** Work to complete **
Begin at the line containing "Gießen News" in the records below, end at the line containing "Melina Noto, la", and retype each line in that span exactly. No other line and no image should appear.

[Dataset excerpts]
----

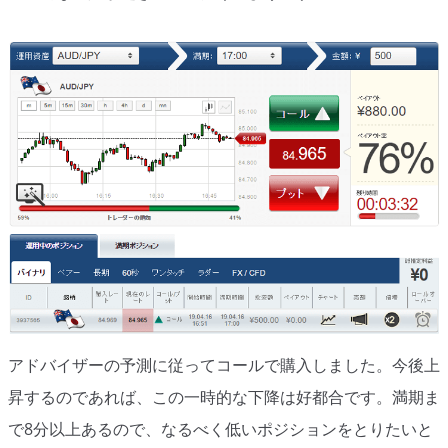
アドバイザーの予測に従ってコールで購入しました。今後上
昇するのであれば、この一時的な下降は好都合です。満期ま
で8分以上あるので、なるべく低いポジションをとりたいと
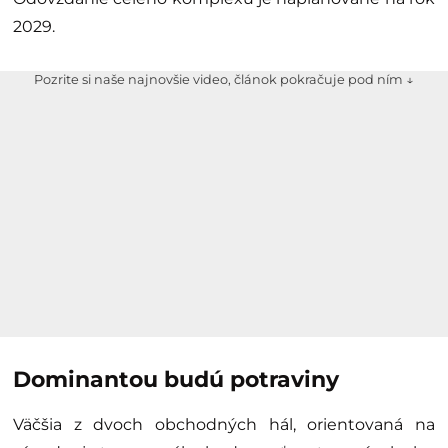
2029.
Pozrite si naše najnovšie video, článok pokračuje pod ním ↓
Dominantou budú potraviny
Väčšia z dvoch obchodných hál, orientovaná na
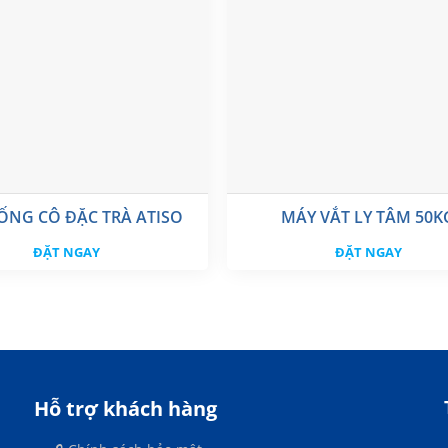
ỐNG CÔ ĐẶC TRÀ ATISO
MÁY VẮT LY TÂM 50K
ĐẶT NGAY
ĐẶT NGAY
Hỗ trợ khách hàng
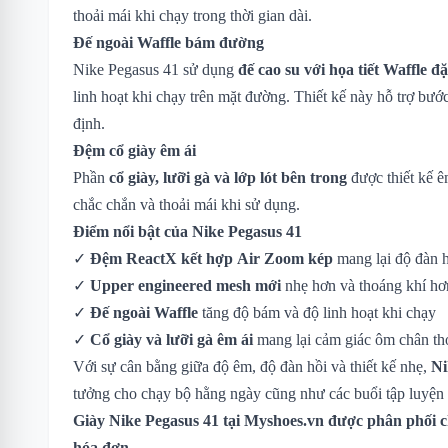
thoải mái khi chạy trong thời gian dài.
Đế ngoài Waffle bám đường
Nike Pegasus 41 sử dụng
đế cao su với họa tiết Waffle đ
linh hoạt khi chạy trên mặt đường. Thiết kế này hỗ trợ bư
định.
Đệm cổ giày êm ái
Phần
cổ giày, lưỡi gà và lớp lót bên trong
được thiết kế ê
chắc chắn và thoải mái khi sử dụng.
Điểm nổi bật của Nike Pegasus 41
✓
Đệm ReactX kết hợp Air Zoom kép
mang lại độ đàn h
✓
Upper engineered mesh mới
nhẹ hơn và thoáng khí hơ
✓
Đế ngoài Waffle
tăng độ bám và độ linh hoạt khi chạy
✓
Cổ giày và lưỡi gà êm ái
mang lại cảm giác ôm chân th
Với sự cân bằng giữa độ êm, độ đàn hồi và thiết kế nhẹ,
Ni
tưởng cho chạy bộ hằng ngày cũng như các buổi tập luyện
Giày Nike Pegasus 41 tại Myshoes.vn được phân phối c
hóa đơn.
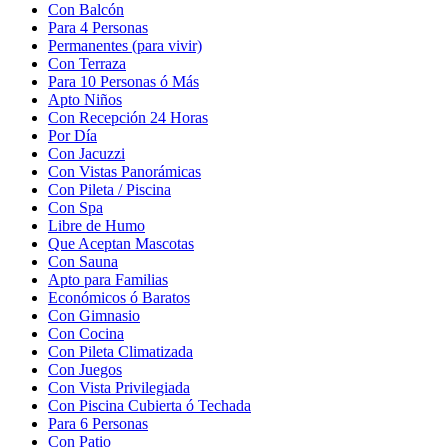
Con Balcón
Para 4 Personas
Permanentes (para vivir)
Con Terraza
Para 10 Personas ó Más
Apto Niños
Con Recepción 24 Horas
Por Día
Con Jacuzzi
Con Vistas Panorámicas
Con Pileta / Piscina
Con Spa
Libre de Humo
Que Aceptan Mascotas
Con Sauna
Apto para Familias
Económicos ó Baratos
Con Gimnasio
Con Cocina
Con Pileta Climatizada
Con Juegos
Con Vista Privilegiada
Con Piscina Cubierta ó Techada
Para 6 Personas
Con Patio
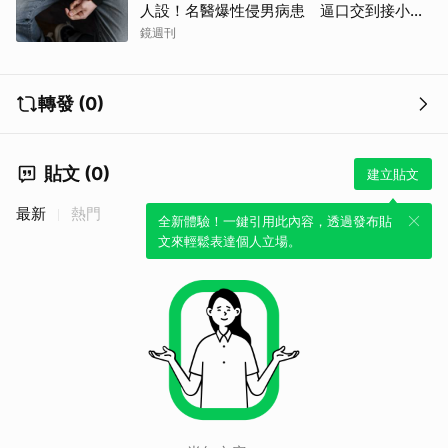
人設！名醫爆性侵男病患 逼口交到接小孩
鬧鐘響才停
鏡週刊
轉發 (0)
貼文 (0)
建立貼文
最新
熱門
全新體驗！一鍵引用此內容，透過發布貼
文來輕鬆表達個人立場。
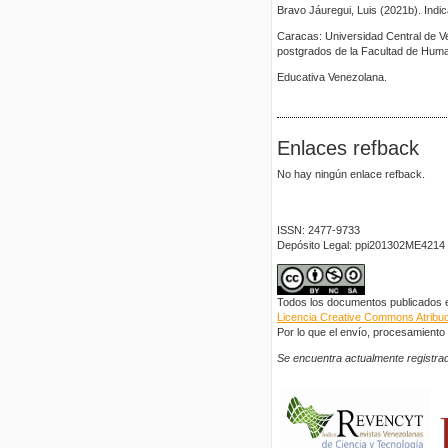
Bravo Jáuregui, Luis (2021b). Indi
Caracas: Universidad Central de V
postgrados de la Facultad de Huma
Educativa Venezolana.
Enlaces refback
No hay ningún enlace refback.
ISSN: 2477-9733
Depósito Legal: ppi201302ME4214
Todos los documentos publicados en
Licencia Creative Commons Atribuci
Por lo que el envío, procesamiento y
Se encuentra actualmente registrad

----

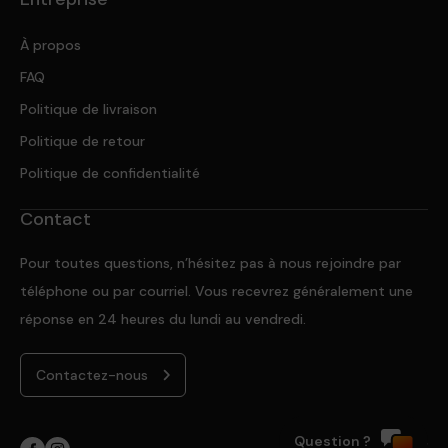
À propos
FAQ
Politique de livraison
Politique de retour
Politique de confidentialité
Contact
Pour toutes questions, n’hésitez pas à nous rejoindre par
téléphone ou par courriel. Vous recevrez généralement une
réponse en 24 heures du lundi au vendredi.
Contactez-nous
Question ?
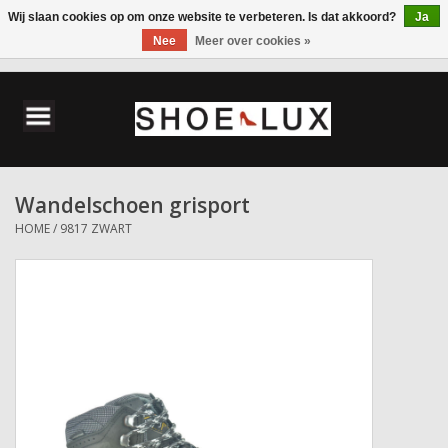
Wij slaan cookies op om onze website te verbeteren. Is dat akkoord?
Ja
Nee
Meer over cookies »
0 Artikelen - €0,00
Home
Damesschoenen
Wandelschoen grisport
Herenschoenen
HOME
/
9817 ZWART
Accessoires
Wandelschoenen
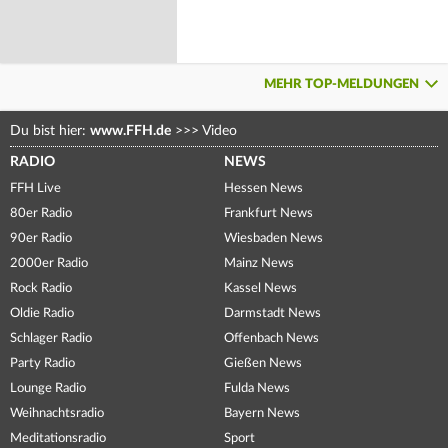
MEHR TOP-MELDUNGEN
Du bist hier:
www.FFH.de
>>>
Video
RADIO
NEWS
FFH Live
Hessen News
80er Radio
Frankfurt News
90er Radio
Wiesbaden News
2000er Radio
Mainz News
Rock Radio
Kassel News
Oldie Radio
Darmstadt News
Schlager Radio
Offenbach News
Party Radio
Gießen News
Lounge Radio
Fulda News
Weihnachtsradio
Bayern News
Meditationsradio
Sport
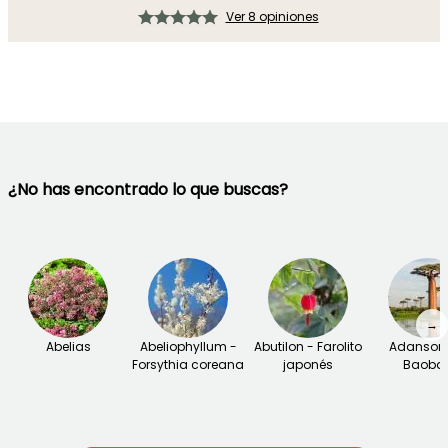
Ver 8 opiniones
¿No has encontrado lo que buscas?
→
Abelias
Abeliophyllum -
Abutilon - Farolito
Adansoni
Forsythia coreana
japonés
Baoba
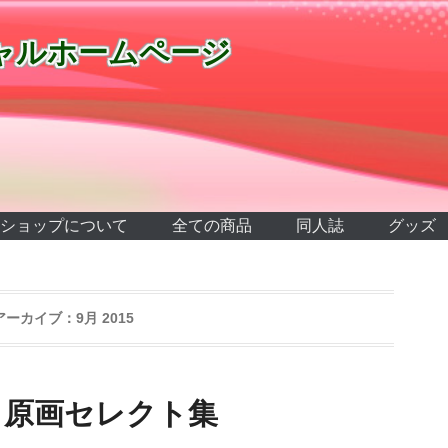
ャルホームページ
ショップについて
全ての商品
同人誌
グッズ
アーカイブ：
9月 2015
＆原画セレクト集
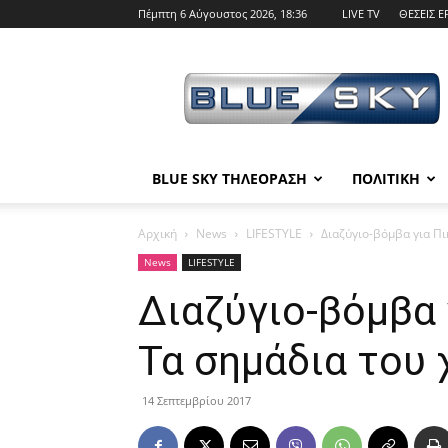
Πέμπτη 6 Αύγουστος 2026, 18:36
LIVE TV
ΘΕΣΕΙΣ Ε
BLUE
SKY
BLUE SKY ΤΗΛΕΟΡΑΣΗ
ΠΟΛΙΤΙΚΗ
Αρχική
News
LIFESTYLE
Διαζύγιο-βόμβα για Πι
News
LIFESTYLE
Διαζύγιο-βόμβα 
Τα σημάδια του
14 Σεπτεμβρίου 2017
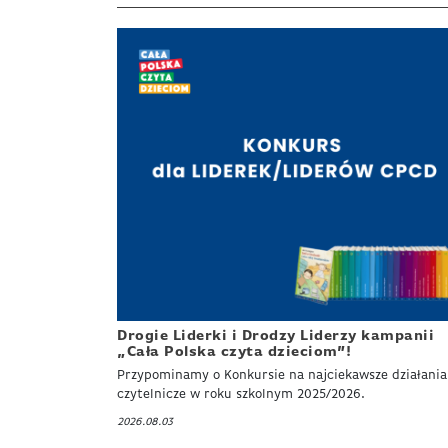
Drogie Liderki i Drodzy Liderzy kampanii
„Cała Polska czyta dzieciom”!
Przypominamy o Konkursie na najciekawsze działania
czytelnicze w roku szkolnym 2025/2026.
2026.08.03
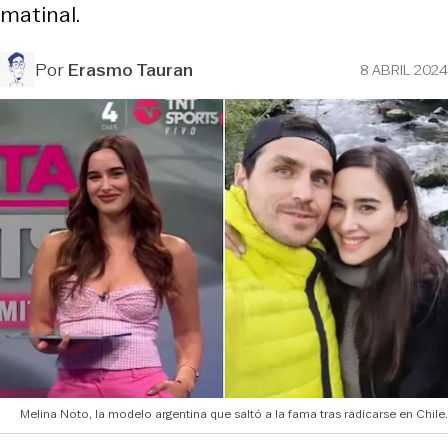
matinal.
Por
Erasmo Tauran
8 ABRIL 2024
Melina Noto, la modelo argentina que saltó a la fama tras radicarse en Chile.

----

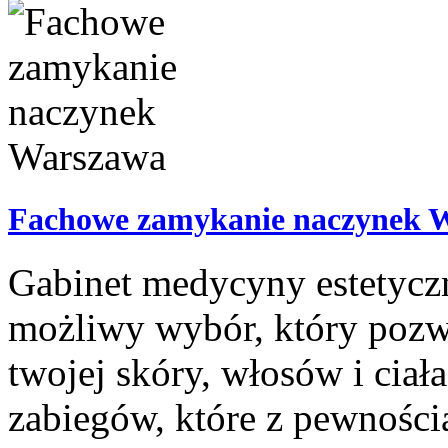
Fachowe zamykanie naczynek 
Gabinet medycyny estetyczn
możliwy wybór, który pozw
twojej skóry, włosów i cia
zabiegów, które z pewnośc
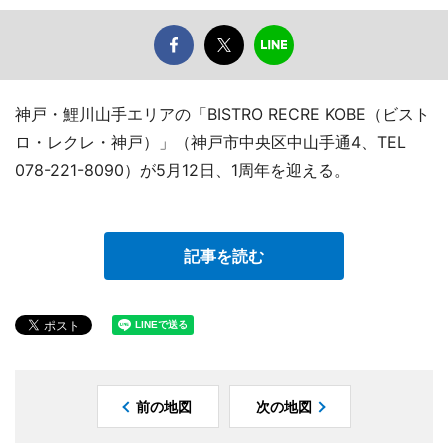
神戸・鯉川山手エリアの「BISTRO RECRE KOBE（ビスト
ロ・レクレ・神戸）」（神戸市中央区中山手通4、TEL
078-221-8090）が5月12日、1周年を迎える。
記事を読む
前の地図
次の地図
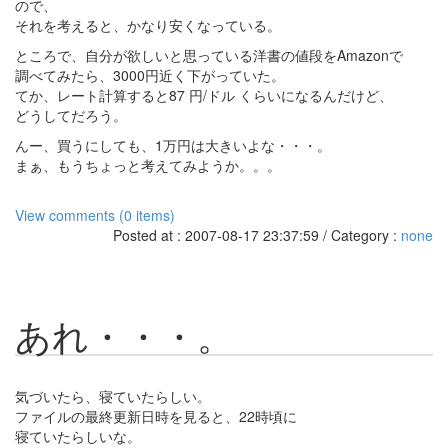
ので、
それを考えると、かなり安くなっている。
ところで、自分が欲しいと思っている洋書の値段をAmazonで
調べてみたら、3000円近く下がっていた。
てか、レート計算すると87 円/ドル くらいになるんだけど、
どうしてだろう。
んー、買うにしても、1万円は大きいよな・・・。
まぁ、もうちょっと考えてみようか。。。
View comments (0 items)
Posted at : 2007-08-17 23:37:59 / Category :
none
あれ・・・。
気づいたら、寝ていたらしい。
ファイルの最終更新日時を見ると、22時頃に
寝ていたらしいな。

----

** Task response **
Gießen News
Lounge Radio
Fulda News
Weihnachtsradio
Bayern News
Meditationsradio
Sport
Ver 8 opiniones
¿No has encontrado lo que buscas?
→
Abelias
Abeliophyllum -
Abutilon - Farolito
Adansoni
Forsythia coreana
japonés
Baoba
ャルホームページ
ショップについて
全ての商品
同人誌
グッズ
アーカイブ：
9月 2015
＆原画セレクト集
Πέμπτη 6 Αύγουστος 2026, 18:36
LIVE TV
ΘΕΣΕΙΣ Ε
BLUE
SKY
BLUE SKY ΤΗΛΕΟΡΑΣΗ
ΠΟΛΙΤΙΚΗ
Αρχική
News
LIFESTYLE
Διαζύγιο-βόμβα για Πι
News
LIFESTYLE
Διαζύγιο-βόμβα 
Τα σημάδια του
14 Σεπτεμβρίου 2017
Drogie Liderki i Drodzy Liderzy kampanii
„Cała Polska czyta dzieciom”!
Przypominamy o Konkursie na najciekawsze działania
czytelnicze w roku szkolnym 2025/2026.
2026.08.03
matinal.
Por
Erasmo Tauran
8 ABRIL 2024
Melina Noto, la modelo argentina que saltó a la fama tras radicarse en Chile.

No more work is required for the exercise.